The logic of a dental implant for tooth replacement is obvious and makes converting patients away from a treatment plan of a fixed bridge one of the simpler consultations I conduct. That is, unless the tooth is in the esthetic zone.
Consent for a dental implant over a bridge . . . a three- to five-minute discussion. Whether the patient will have a removable temporary or be without a tooth during the 12- to 16-week osseointegration period is the real consultation challenge, and cases are won or lost on the issue of temporization.
In years past, I have made Essix-style retainers, used unreliable bonded temporary pontics, and had labs fabricate acrylic partials. None of the three offer patients the quality of life or confidence of a fixed, implant-supported provisional. I became convinced that the only path to success in consistently treatment planning dental implants in the esthetic zone was to master immediate temporization. It was only when I became willing to work with the implant on the day of surgery that my implant practice exploded.
Patients are not willing to “get along” with some old-fashioned prosthetic solution for temporization. Not one of my patients has ever displayed excitement over any of the three temporization modalities listed above. Besides that, we often compromise the architecture of the interdental papilla when it is allowed to collapse around a nonanatomical healing abutment or with two-stage “slept implant” protocols.
My surgeon and I realized that for our practices to succeed, we had to work together to provide the gold standard of tooth replacement.

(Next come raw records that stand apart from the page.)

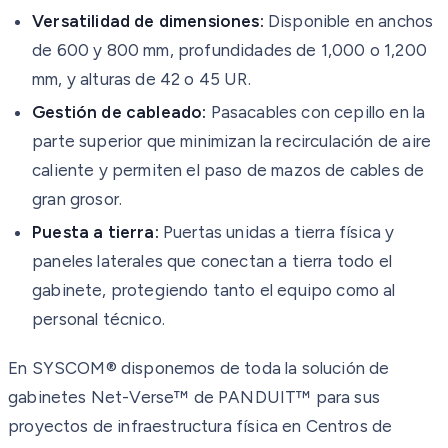
Versatilidad de dimensiones:
Disponible en anchos
de 600 y 800 mm, profundidades de 1,000 o 1,200
mm, y alturas de 42 o 45 UR.
Gestión de cableado:
Pasacables con cepillo en la
parte superior que minimizan la recirculación de aire
caliente y permiten el paso de mazos de cables de
gran grosor.
Puesta a tierra:
Puertas unidas a tierra física y
paneles laterales que conectan a tierra todo el
gabinete, protegiendo tanto el equipo como al
personal técnico.
En SYSCOM® disponemos de toda la solución de
gabinetes Net-Verse™ de PANDUIT™ para sus
proyectos de infraestructura física en Centros de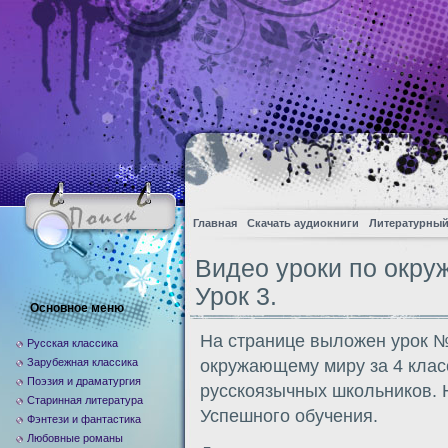
Главная
Скачать аудиокниги
Литературный
Видео уроки по окру
Урок 3.
Основное меню
На странице выложен урок №
Русская классика
Зарубежная классика
окружающему миру за 4 клас
Поэзия и драматургия
русскоязычных школьников. 
Старинная литература
Успешного обучения.
Фэнтези и фантастика
Любовные романы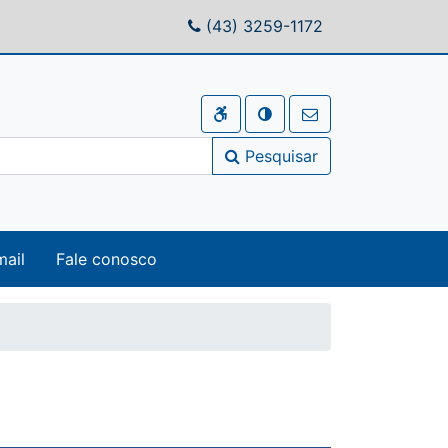
(43) 3259-1172
Pesquisar
ail
Fale conosco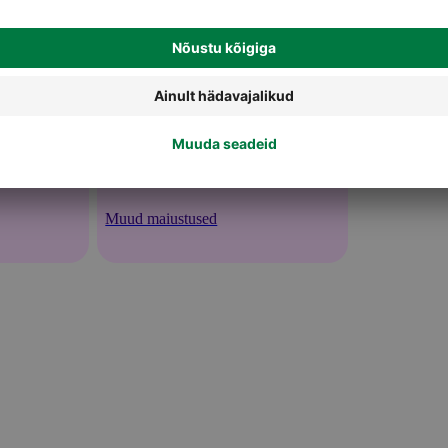
Muud maiustused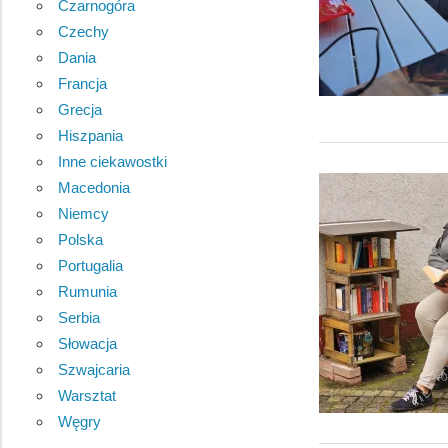
Czarnogóra
Czechy
Dania
Francja
Grecja
Hiszpania
Inne ciekawostki
Macedonia
Niemcy
Polska
Portugalia
Rumunia
Serbia
Słowacja
Szwajcaria
Warsztat
Węgry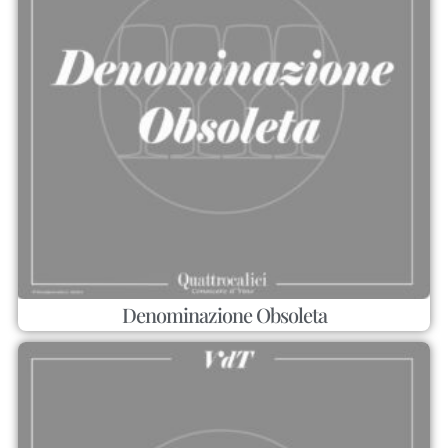
Denominazione Obsoleta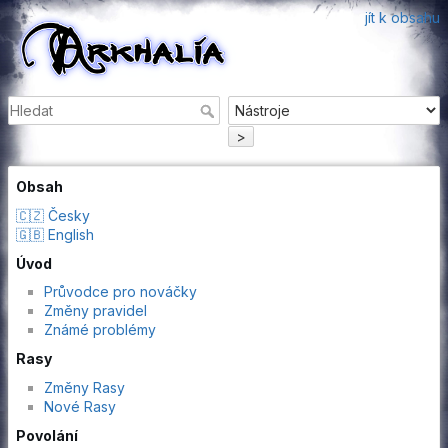
jít k obsahu
>
Obsah
🇨🇿 Česky
🇬🇧 English
Úvod
Průvodce pro nováčky
Změny pravidel
Známé problémy
Rasy
Změny Rasy
Nové Rasy
Povolání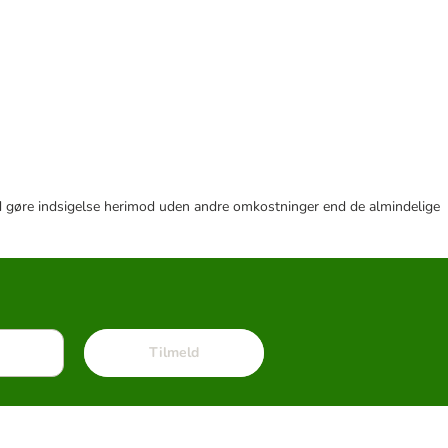
r tid gøre indsigelse herimod uden andre omkostninger end de almindelige
Tilmeld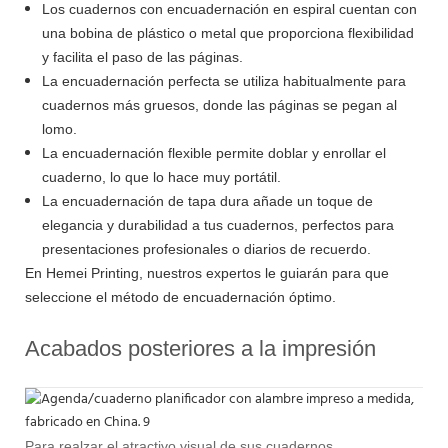
Los cuadernos con encuadernación en espiral cuentan con
una bobina de plástico o metal que proporciona flexibilidad
y facilita el paso de las páginas.
La encuadernación perfecta se utiliza habitualmente para
cuadernos más gruesos, donde las páginas se pegan al
lomo.
La encuadernación flexible permite doblar y enrollar el
cuaderno, lo que lo hace muy portátil.
La encuadernación de tapa dura añade un toque de
elegancia y durabilidad a tus cuadernos, perfectos para
presentaciones profesionales o diarios de recuerdo.
En Hemei Printing, nuestros expertos le guiarán para que
seleccione el método de encuadernación óptimo.
Acabados posteriores a la impresión
Para realzar el atractivo visual de sus cuadernos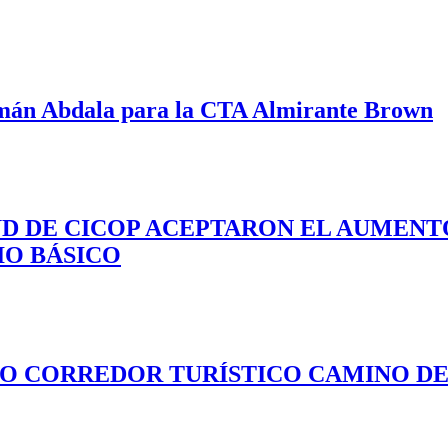
mán Abdala para la CTA Almirante Brown
UD DE CICOP ACEPTARON EL AUMENTO
IO BÁSICO
VO CORREDOR TURÍSTICO CAMINO DEL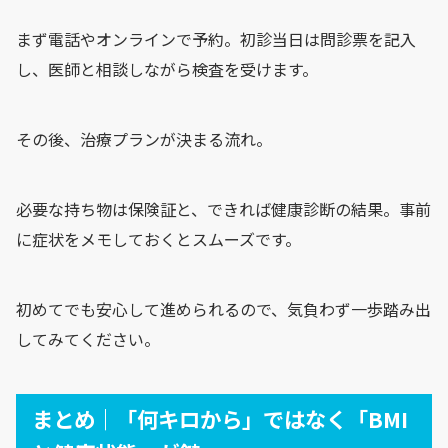
まず電話やオンラインで予約。初診当日は問診票を記入
し、医師と相談しながら検査を受けます。
その後、治療プランが決まる流れ。
必要な持ち物は保険証と、できれば健康診断の結果。事前
に症状をメモしておくとスムーズです。
初めてでも安心して進められるので、気負わず一歩踏み出
してみてください。
まとめ｜「何キロから」ではなく「BMI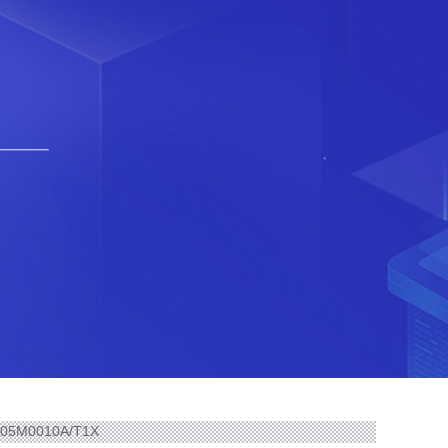
805M0010A/T1X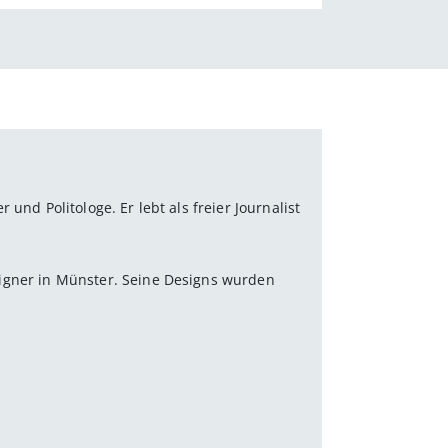
 und Politologe. Er lebt als freier Journalist
signer in Münster. Seine Designs wurden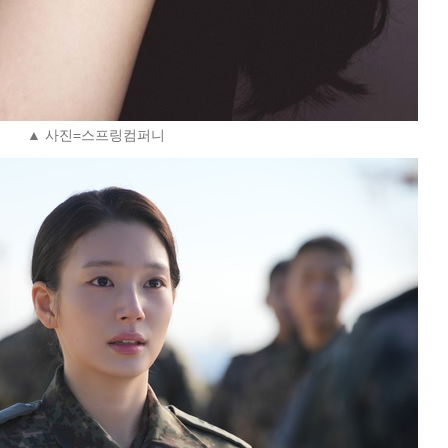
▲ 사진=스프링컴퍼니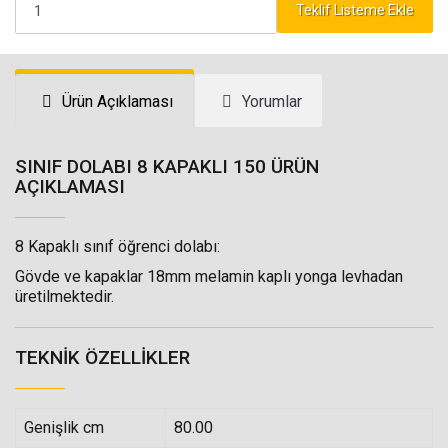
Teklif Listeme Ekle
Ürün Açıklaması
Yorumlar
SINIF DOLABI 8 KAPAKLI 150 ÜRÜN
AÇIKLAMASI
8 Kapaklı sınıf öğrenci dolabı:
Gövde ve kapaklar 18mm melamin kaplı yonga levhadan
üretilmektedir.
TEKNIK ÖZELLIKLER
Genişlik cm
80.00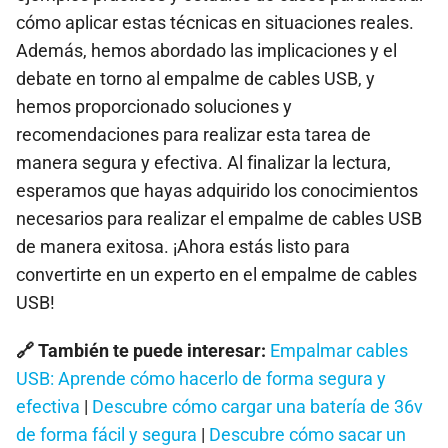
cómo aplicar estas técnicas en situaciones reales.
Además, hemos abordado las implicaciones y el
debate en torno al empalme de cables USB, y
hemos proporcionado soluciones y
recomendaciones para realizar esta tarea de
manera segura y efectiva. Al finalizar la lectura,
esperamos que hayas adquirido los conocimientos
necesarios para realizar el empalme de cables USB
de manera exitosa. ¡Ahora estás listo para
convertirte en un experto en el empalme de cables
USB!
🔗 También te puede interesar:
Empalmar cables
USB: Aprende cómo hacerlo de forma segura y
efectiva
|
Descubre cómo cargar una batería de 36v
de forma fácil y segura
|
Descubre cómo sacar un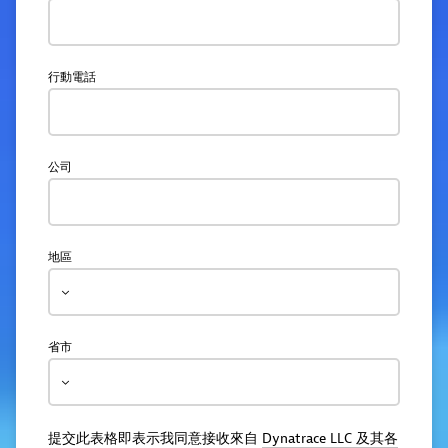
行動電話
公司
地區
省市
提交此表格即表示我同意接收來自
Dynatrace LLC 及其各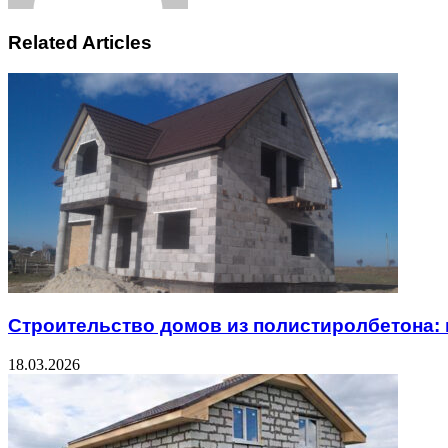
Related Articles
Строительство домов из полистиролбетона:
18.03.2026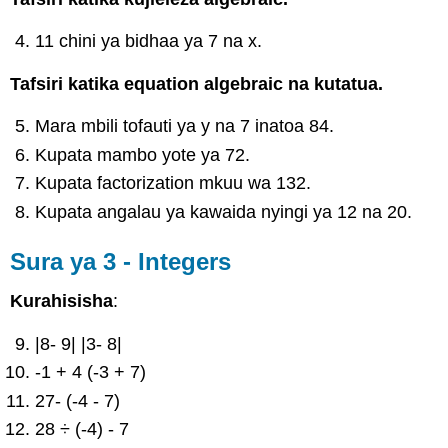
11 chini ya bidhaa ya 7 na x.
Tafsiri katika equation algebraic na kutatua.
Mara mbili tofauti ya y na 7 inatoa 84.
Kupata mambo yote ya 72.
Kupata factorization mkuu wa 132.
Kupata angalau ya kawaida nyingi ya 12 na 20.
Sura ya 3 - Integers
Kurahisisha
:
|8- 9| |3- 8|
-1 + 4 (-3 + 7)
27- (-4 - 7)
28 ÷ (-4) - 7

A patient enters the practice with a compromised root and leaves the same day with a new, implant-supported tooth. Yes, there are situations where infection has destroyed the osseous structures that provide the primary stability that is the most basic requirement of this kind of case. Yes, there are functional situations (deep overbite with limited overjet) where immediate loading of a dental implant is risky or contraindicated, but a great majority of our cases allow this technique to be employed.
The result of incorporating this technique has been twofold. First, case acceptance is overwhelming when patients are not threatened by the idea that they will have to go toothless or wear a removable restoration. Second, we support their existing interdental papilla from extraction to final impression with a customized, full-contour, screw-retained temporary. In my mind, this is a perfect example of the proverbial win-win.